An informal way to justify Equation 28.1 is to calculate the expectation and variance of \(\bar{X}_n\).

Proposition 28.1 (Expectation and variance of \(\bar{X}_n\)) Let \(X_1, \dots, X_n\) be i.i.d. with \(\mu\overset{\text{def}}{=}\text{E}\!\left[ X_i \right]\) and \(\sigma^2 \overset{\text{def}}{=}\text{Var}\!\left[ X_i \right]\). Then,

\[ \begin{align} \text{E}\!\left[ \bar{X}_n \right] &= \mu & \text{Var}\!\left[ \bar{X}_n \right] &= \frac{\sigma^2}{n}. \end{align} \]

Proof

First, by linearity of expectation (Theorem 14.2), \[ \begin{align} \text{E}\!\left[ \bar{X}_n \right] &= \text{E}\!\left[ \frac{\sum_{i=1}^n X_i}{n} \right] \\ &= \frac{1}{n} \sum_{i=1}^n \text{E}\!\left[ X_i \right] \\ &= \frac{1}{n} \sum_{i=1}^n \mu \\ &= \frac{1}{n} n\mu \\ &= \mu. \end{align} \]

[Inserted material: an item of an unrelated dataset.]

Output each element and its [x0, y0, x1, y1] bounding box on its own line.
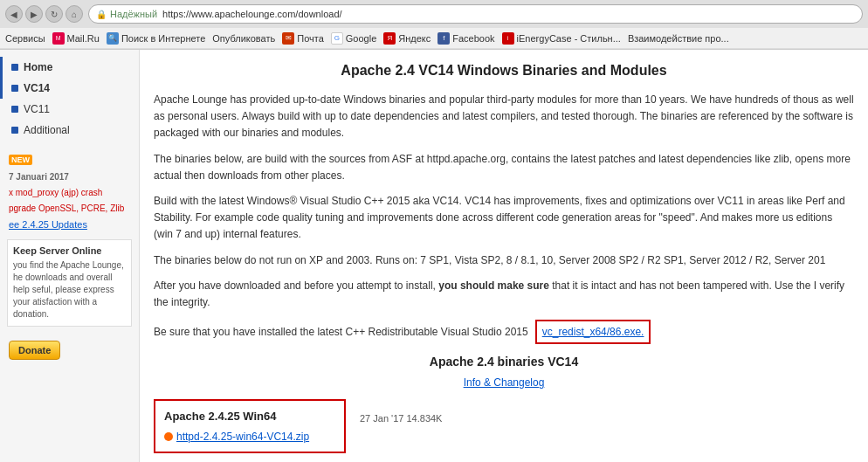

For the variance, we use properties of covariance (Proposition 15.1), as well as the fact that \(X_i\) and \(X_j\) are independent for \(i \neq j\) (so \(\text{Cov}\!\left[ X_i, X_j \right] = 0\)). \[\begin{align*} \text{Var}\!\left[ \bar{X}_n \right] &= \text{Cov}\!\left[ \frac{1}{n} \sum_{i=1}^n X_i, \frac{1}{n} \sum_{i=1}^n X_i \right] \\ &= \frac{1}{n^2} \sum_{i=1}^n \sum_{j=1}^n \text{Cov}\!\left[ X_i, X_j \right] \\ &= \frac{1}{n^2} \sum_{i=1}^n \text{Cov}\!\left[ X_i, X_i \right] \\ &= \frac{1}{n^2} \sum_{i=1}^n \text{Var}\!\left[ X_i \right] \\ &= \frac{1}{n^2} \sum_{i=1}^n \sigma^2 \\ &= \frac{1}{n^2} \cdot n \sigma^2 \\ &= \frac{\sigma^2}{n}. \end{align*}\]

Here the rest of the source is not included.